You still can, but what You need is a Registry of Registries :slight_smile:


#10

It should be perfectly enough to have one registry for the entire application. It’s performant enough.


#11

@michalmuskala I am not saying it’s not performant enough. I just had problems with it in the past that the Registry crashed for some reasons.


#12

Are you sure the supervisor of the registry didn’t crash, bringing down the registry together with it?

If you don’t trust Registry, you probably shouldn’t trust DynamicSupervisor either, they’re written by the same folks and do similar work monitoring and tracking processes.


#13

I can’t tell what happened exactly.

The setup in that project is like this:

Supervisor:
-- Registry
-- DynamicSupervisor
------ DynamicSupervisor
---------- GenServer
---------- GenServer
---------- GenServer
------ DynamicSupervisor
---------- GenServer
---------- GenServer
---------- GenServer
...

I had cases where the Supervisor supervising the GenServers died and restarted but I cannot remember that the top level supervisor ever died.


#14

What was your restart policy for the Supervisor? If it was one_for_all than that’s exactly the behaviour you would be seeing. Everything your DynamicSupervisor would crash, everything under the Supervisor would be restarted.


#15

@tcoopman A normal one_for_one. It didn’t happen recently tho.


#16

So, I played around a bit and created an example add.

I used a single Registry which seems to work fine. Code can be found here:

For now, I just added the mechanism to start a new unit which then starts a service and two worker processes. Gonna add unit listing/deletion/state retrieval too. In the mean time, feel free to look over the code and suggest things that could be improved (concept wise).

Here is an example console output:

iex(82)> MyApp.add_unit "Unit 1"
{:ok, #PID<0.1344.0>}
iex(83)> Unit 1/:worker_two got work to do
Unit 1: Message from :worker_two: I don't really wanna do the work today!
Unit 1/:worker_two got work to do
Unit 1: Message from :worker_two: I don't really wanna do the work today!
Unit 1/:worker_one got work to do
Unit 1: Message from :worker_one: I don't really wanna do the work today!
Unit 1/:worker_one got work to do
Unit 1: Message from :worker_one: I don't really wanna do the work today!

nil
iex(84)> MyApp.add_unit "Unit 2"
{:ok, #PID<0.1351.0>}
iex(85)> Unit 1/:worker_one got work to do
Unit 1: Message from :worker_one: I don't really wanna do the work today!
Unit 2/:worker_one got work to do
Unit 2: Message from :worker_one: I don't really wanna do the work today!
Unit 1/:worker_one got work to do
Unit 1: Message from :worker_one: I don't really wanna do the work today!
Unit 2/:worker_two got work to do
Unit 2: Message from :worker_two: I don't really wanna do the work today!

#17

I usually name my GenServer like {:global, {:whatever_name, unique_id}}, then at runtime, look up pid with GenServer.whereis/1, do that every time you need to send a message, just in case the process was restarted in between.
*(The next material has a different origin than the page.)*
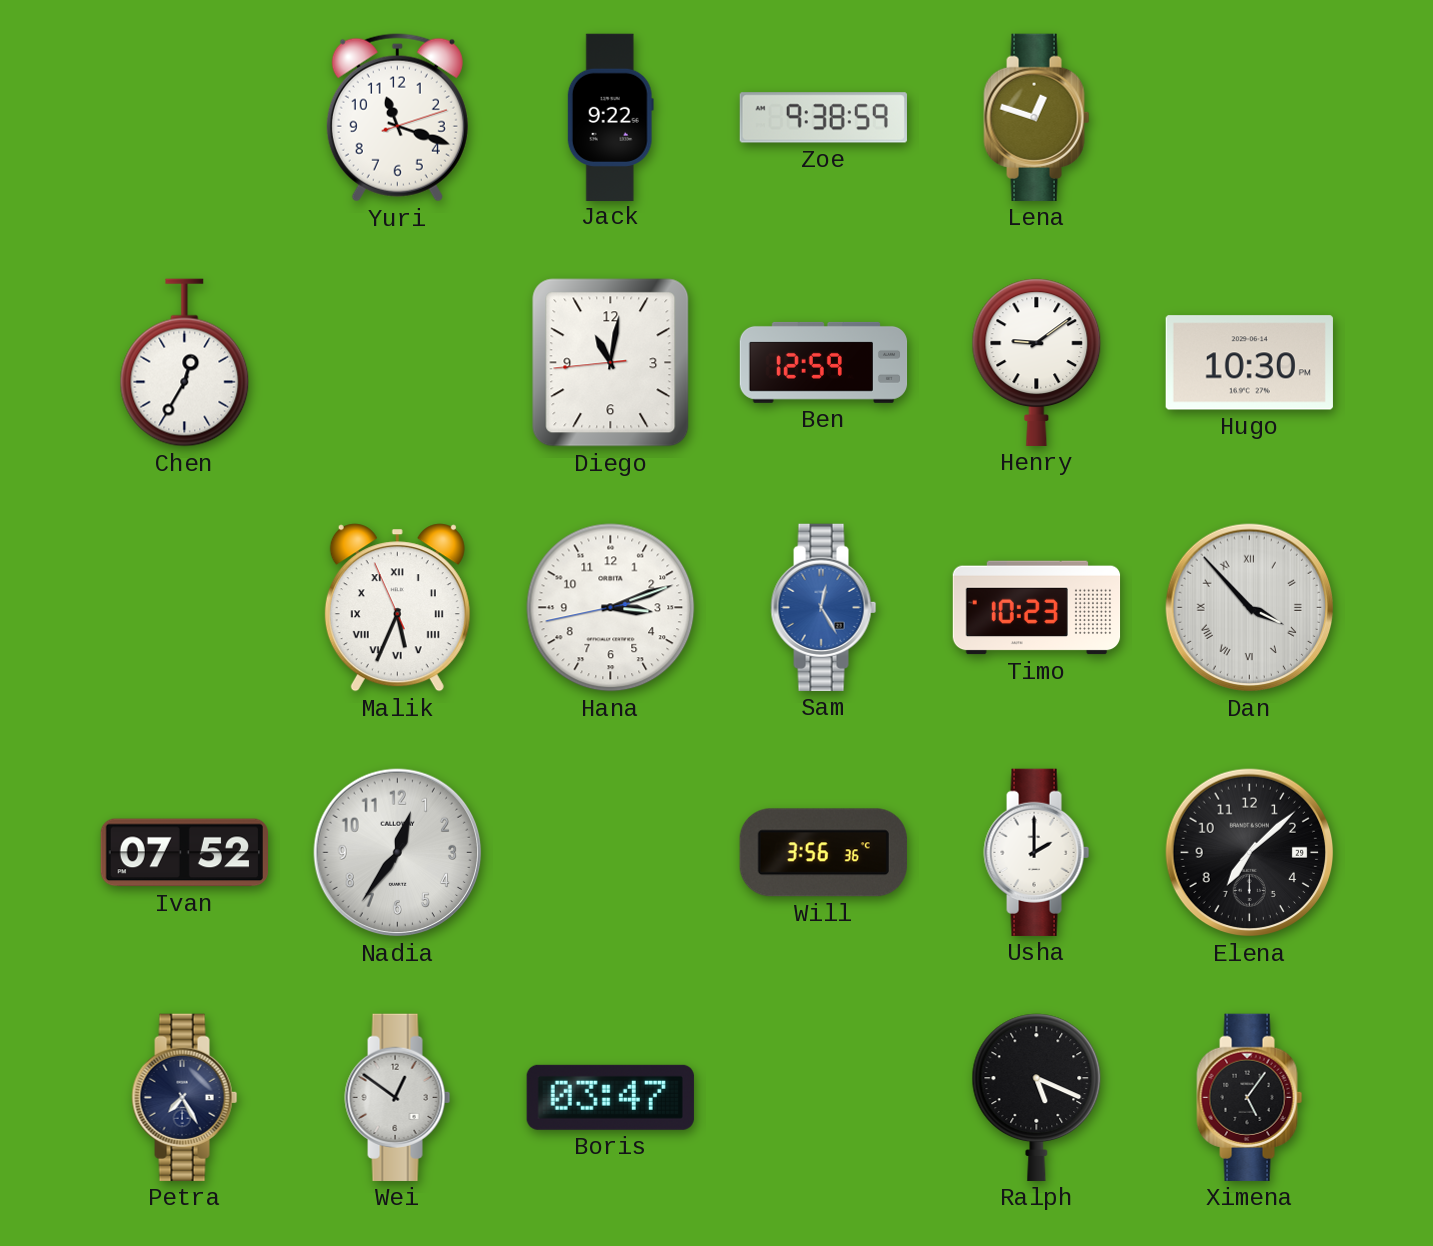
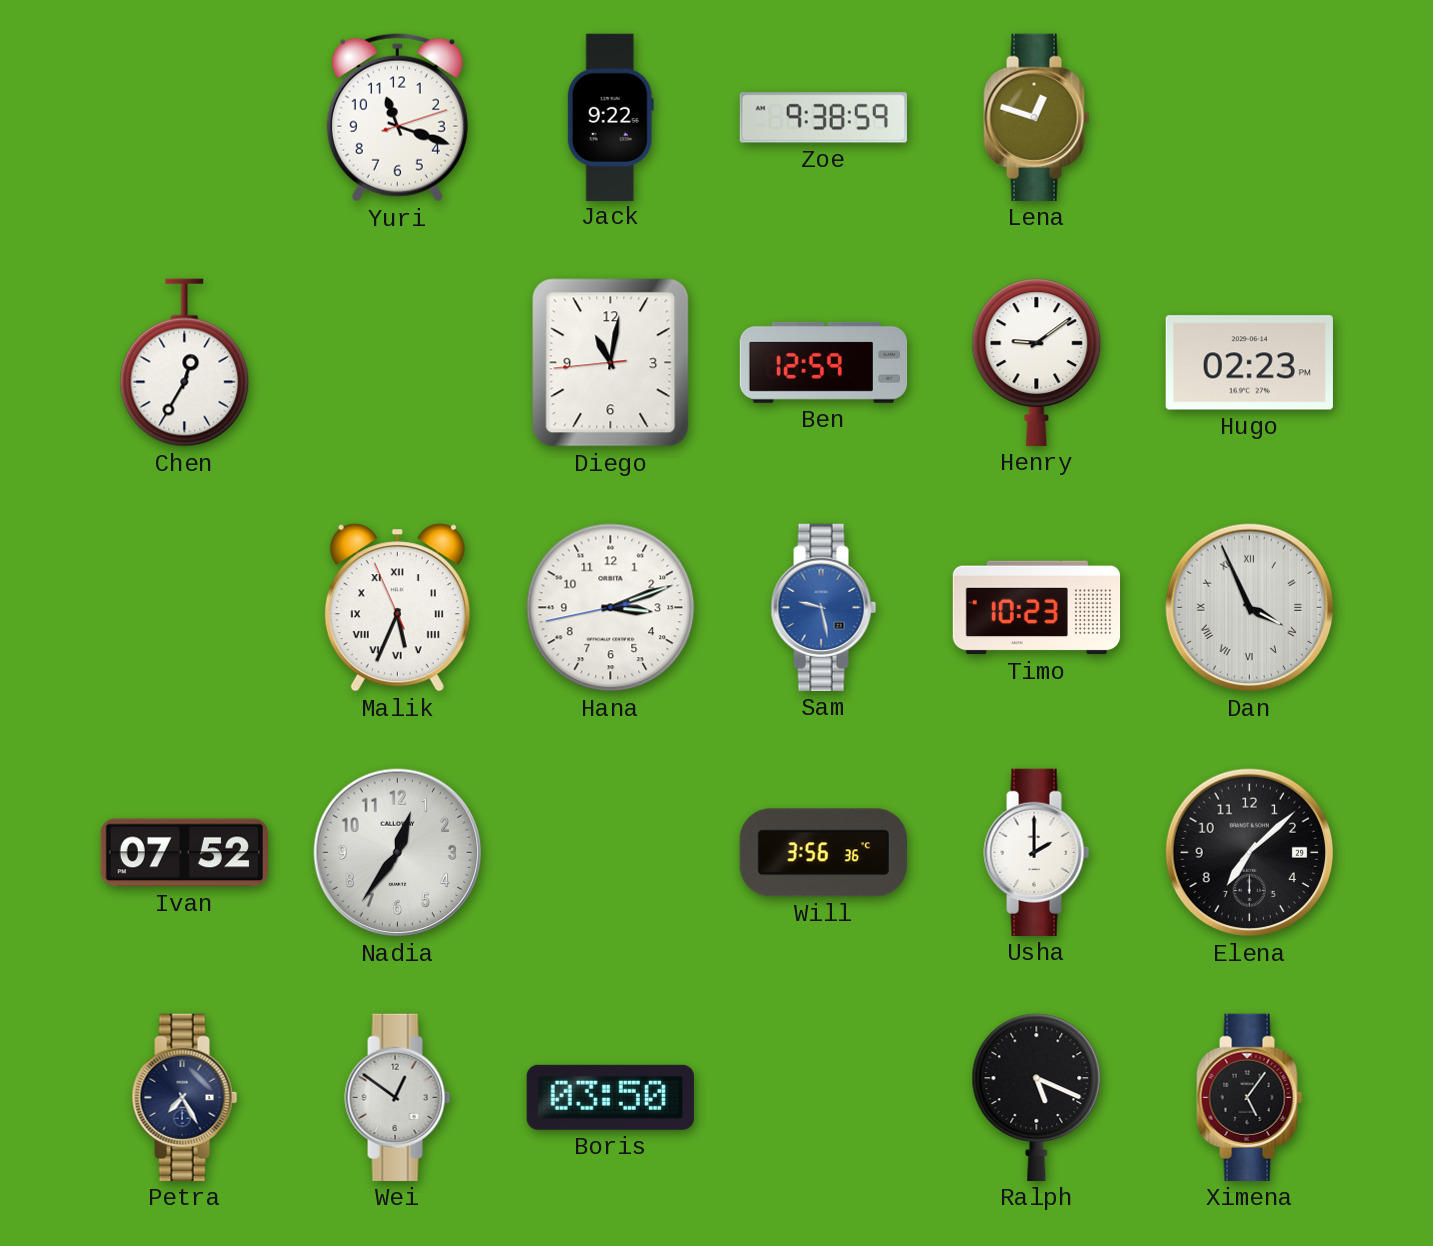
Hugo: 10:30 -> 02:23
Sam: 12:25 -> 9:28
Dan: 3:53 -> 3:56
Boris: 03:47 -> 03:50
If only one instance will be running, use __MODULE__ works too and saves the lookup.

I doubt you need Registry for this.


#18

Got another feature I would like to have.

In my setup, given I have started some units. Now I want to “label” them.
Lets say I have Unit 1, 2 and 3. Unit 1 and 2 get the label/value “foo/bar” and “foo/baz” and Unit 3 gets only “bla/blub”.

Now I want to reach out to all Units with the label/value “foo/bar” which in this case are Unit 1 and 2.

There are two ways of doing this which have their own tradeoffs:

  1. Using another Registry with duplicated keys. When I send a unit to register under a certain label/value, it registers itself in that new Registry. The good thing is, if that unit dies, the Registry will remove the entries. The bad thing is, if the unit dies and restarts, the label information are lost. I would need to store them somewhere else to recover them.

  2. Using a simple GenServer to store a map of label/value entries and their connected “unit names” (not pids). The good thing is, if a unit gets restarted, I don’t lose the label information. The bad thing is, the reference map could get outdated and inconsistent.

Which way would you prefer?


#19

I think you are looking for https://github.com/uwiger/gproc , one of its feature is “Register a process under several aliases”


#20

I am sure I will run into problem 1 from above too.